[<prev] [next>] [<thread-prev] [day] [month] [year] [list]
Message-ID: <c2371e58-d09d-4e34-8a4f-840ba15a7d22@suswa.mountain>
Date: Wed, 2 Jul 2025 17:04:57 +0300
From: Dan Carpenter <dan.carpenter@...aro.org>
To: Naresh Kamboju <naresh.kamboju@...aro.org>
Cc: open list <linux-kernel@...r.kernel.org>,
Linux Regressions <regressions@...ts.linux.dev>,
lkft-triage@...ts.linaro.org, linux-mm <linux-mm@...ck.org>,
Andrew Morton <akpm@...ux-foundation.org>,
Mike Rapoport <rppt@...nel.org>,
Peter Zijlstra <peterz@...radead.org>,
Dave Hansen <dave.hansen@...ux.intel.com>,
Andy Lutomirski <luto@...nel.org>, Arnd Bergmann <arnd@...db.de>,
Anders Roxell <anders.roxell@...aro.org>,
Rik van Riel <riel@...riel.com>
Subject: Re: next-20250701: qemu-x86_64: BUG unable to handle page fault for
address __cpa_flush_tlb
Rik, you probably saw this already but I see you were going to remove
the __cpa_flush_tlb() function so let me add you to the CC list
explicitly.
regards,
dan carpenter
On Wed, Jul 02, 2025 at 11:41:51AM +0530, Naresh Kamboju wrote:
> Regressions While booting the next-20250701 Linux kernel on a
> qemu-x86_64 virtual machine, a kernel panic is observed due to
> a page fault in the __cpa_flush_tlb function.
>
> Test environments:
> - qemu-x86_64
>
> Regression Analysis:
> - New regression?
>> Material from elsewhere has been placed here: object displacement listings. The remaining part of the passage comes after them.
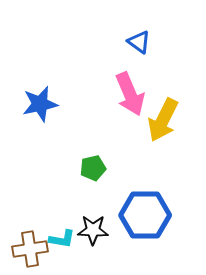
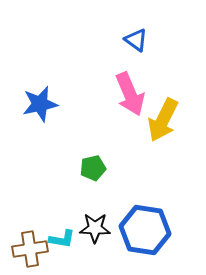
blue triangle: moved 3 px left, 2 px up
blue hexagon: moved 15 px down; rotated 9 degrees clockwise
black star: moved 2 px right, 2 px up
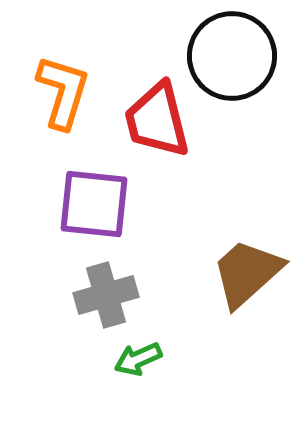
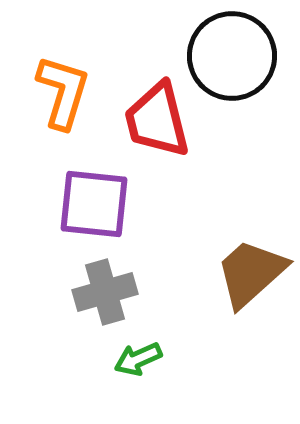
brown trapezoid: moved 4 px right
gray cross: moved 1 px left, 3 px up
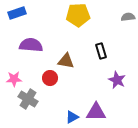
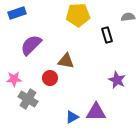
purple semicircle: rotated 50 degrees counterclockwise
black rectangle: moved 6 px right, 16 px up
Yes
> - Reproducibility? I need more data (Testing is in progress)
>
> Boot regression: Linux next-20250701 qemu-x86_64 BUG unable to handle
> page fault for address __cpa_flush_tlb
>
> Reported-by: Linux Kernel Functional Testing <lkft@...aro.org>
>
> ## Boot log
> <6>[ 0.000000] Linux version 6.16.0-rc4-next-20250701
> (tuxmake@...make) (x86_64-linux-gnu-gcc (Debian 13.3.0-16) 13.3.0, GNU
> ld (GNU Binutils for Debian) 2.44) #1 SMP PREEMPT_DYNAMIC @1751364982
> <6>[ 0.000000] Command line: console=ttyS0,115200 rootwait
> root=/dev/sda debug verbose console_msg_format=syslog
> systemd.log_level=warning rw earlycon
> <6>[ 0.000000] x86/CPU: Model not found in latest microcode list
> <6>[ 0.000000] BIOS-provided physical RAM map:
>
> ...
>
> <6>[ 2.292682] EXT4-fs (sda): mounted filesystem
> 9c9bd7ea-a7a4-4c7c-bc54-7007f029c954 r/w with ordered data mode. Quota
> mode: none.
> <6>[ 2.294012] VFS: Mounted root (ext4 filesystem) on device 8:0.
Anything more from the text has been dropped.